“... Why not?” asked Hager, caught off balance.
“The bad blood between ’em,” said Burke.
“Bad blood? Between Powell? And—this man?”
“I don’t care for that remark,” roared Burke, with a snarl. “It seems to imply, Captain, that as between a fine gentleman such as Powell and a midge such as Pierre, bad blood couldn’t exist, as the officer wouldn’t deign and the varlet wouldn’t dare. Know then, the gentleman did deign, in a vulgar, ungentlemanly way, and the varlet did dare, in a way even you might respect. He had his pride, he was a man.”

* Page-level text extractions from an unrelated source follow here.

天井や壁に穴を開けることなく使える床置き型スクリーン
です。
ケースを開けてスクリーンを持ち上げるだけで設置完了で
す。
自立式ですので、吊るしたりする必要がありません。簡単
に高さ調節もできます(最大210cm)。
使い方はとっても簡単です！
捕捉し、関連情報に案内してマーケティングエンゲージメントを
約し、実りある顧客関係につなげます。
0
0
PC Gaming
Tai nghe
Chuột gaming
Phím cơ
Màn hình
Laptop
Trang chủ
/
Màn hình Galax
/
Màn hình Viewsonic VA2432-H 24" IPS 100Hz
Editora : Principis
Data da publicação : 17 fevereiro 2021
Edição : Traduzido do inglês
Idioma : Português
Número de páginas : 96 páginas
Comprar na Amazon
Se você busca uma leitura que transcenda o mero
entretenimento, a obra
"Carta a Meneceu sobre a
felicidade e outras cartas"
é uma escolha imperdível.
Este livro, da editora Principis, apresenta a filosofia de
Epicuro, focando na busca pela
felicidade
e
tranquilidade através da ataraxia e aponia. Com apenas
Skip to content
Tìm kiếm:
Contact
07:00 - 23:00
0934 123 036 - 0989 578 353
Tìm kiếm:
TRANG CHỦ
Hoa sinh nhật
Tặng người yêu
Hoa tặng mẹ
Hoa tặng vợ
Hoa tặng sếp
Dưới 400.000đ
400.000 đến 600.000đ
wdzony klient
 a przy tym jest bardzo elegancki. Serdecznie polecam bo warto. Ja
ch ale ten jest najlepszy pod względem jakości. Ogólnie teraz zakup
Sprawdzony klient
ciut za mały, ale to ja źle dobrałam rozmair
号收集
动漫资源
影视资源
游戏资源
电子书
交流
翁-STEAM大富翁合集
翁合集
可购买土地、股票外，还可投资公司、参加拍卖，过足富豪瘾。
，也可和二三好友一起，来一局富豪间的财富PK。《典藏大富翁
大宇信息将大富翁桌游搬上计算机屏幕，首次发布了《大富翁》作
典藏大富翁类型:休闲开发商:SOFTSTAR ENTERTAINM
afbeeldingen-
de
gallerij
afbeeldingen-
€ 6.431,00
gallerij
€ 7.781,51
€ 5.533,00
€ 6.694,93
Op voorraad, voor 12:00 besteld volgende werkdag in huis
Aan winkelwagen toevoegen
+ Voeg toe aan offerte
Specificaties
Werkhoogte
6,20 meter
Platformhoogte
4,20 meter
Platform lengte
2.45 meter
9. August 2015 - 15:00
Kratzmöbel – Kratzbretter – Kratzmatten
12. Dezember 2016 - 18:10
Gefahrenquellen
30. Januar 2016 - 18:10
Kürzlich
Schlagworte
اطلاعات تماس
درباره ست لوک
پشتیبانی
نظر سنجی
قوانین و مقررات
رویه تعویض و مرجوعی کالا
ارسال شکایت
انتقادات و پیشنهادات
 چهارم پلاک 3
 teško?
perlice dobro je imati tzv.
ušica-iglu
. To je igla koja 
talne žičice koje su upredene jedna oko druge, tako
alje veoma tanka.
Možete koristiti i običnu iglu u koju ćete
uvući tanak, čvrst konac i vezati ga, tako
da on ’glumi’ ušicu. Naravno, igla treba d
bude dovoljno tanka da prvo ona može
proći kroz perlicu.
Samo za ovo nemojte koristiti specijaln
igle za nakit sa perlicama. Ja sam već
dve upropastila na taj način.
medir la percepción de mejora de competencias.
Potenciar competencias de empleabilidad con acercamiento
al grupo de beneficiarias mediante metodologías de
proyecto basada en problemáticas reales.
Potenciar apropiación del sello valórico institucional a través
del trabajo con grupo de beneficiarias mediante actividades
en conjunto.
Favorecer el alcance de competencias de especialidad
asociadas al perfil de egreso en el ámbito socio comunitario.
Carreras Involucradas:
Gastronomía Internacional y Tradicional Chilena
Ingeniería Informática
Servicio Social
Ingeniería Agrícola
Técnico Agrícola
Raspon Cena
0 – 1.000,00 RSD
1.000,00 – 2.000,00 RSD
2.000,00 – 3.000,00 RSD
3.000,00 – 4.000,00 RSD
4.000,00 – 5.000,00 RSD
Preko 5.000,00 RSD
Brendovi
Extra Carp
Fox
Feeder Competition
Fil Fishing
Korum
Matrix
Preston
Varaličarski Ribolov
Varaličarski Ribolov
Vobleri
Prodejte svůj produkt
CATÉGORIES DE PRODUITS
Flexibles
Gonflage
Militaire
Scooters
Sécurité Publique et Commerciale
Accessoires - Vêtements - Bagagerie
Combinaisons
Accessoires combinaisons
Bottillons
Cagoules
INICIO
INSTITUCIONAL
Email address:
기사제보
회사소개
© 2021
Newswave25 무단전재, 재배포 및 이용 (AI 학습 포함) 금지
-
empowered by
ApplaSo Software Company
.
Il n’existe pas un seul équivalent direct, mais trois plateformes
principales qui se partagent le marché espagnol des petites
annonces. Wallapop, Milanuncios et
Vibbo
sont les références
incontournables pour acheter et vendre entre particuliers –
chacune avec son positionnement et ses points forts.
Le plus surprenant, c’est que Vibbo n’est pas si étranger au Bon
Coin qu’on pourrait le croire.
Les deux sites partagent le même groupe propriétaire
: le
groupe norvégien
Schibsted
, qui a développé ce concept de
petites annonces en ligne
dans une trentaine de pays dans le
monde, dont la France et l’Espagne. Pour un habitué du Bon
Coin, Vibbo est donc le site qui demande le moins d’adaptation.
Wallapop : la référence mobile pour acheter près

“And when was all this, Burke?”
“Last summer. Last June.”
“And where?”
“Bagdad, Mexico.”
Hager, whose reaction to surprise had been to rip at Burke, was now set back on his heels even worse than before, and to cover up, pretended disgust. Returning to his place on the settee, he said in a lofty way: “Let’s get back to Cresap.”
“Let’s not,” said Burke.
Then he got up and went over, so he could stare down at Hager. “At the Hotel DeGlobe in Bagdad,” he rumbled slowly, “Pierre had got’m a job, after his discharge from the Berthollet, serving drinks in the bar. And there every night came Powell. He was on the Itasca then, the steam schooner on blockade duty, and would come ashore at night, to inquire about cotton shipments—and to drink. To swill booze, carouse, and quarrel with Pierre in the bar, holding the boy up to ridicule, taunting’m, plaguing’m, mocking’m. It got to the point where to head off something dreadful, I took a hand with Pierre, and brought’m to Matamoros by diligencia one day. And then, in me growing affection for’m, I hired’m on as boy, as valet, as gippo.” His voice had risen a little, and he turned suddenly on Ball. “Am I right, Lieutenant?” he asked. “Isn’t it true? Every word that I’ve said?”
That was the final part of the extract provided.